Stored items from a collection:
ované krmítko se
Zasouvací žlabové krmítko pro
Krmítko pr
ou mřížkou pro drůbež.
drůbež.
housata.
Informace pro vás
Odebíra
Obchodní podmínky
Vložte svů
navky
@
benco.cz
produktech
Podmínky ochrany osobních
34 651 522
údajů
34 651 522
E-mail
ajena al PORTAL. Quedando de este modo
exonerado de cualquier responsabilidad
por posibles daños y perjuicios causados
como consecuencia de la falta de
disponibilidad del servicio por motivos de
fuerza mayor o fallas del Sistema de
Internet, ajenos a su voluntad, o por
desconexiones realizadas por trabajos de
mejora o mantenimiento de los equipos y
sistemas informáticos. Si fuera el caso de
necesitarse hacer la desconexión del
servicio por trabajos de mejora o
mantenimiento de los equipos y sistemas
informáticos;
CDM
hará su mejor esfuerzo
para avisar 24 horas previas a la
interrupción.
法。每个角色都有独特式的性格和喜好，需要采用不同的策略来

==

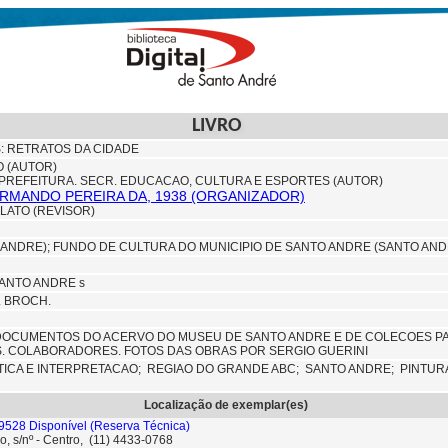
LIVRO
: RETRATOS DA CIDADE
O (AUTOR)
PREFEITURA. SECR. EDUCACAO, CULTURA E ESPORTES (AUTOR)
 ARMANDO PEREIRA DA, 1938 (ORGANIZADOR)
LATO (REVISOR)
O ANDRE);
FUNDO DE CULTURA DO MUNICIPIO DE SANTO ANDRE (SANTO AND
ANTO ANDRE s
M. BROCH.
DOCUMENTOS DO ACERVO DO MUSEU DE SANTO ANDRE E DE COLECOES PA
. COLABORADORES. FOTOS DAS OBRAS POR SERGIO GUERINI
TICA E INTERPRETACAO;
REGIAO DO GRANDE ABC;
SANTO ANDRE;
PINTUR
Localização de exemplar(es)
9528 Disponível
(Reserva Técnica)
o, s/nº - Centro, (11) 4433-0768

▶ [Task prompt]: An exact, complete copy of the lines above from the one with "desconexiones realizadas por trabajos de" through the one with "法。每个角色都有独特式的性格和喜好，需要采用不同的策略来" is the whole answer.

▶ [Exercise result]:
desconexiones realizadas por trabajos de
mejora o mantenimiento de los equipos y
sistemas informáticos. Si fuera el caso de
necesitarse hacer la desconexión del
servicio por trabajos de mejora o
mantenimiento de los equipos y sistemas
informáticos;
CDM
hará su mejor esfuerzo
para avisar 24 horas previas a la
interrupción.
法。每个角色都有独特式的性格和喜好，需要采用不同的策略来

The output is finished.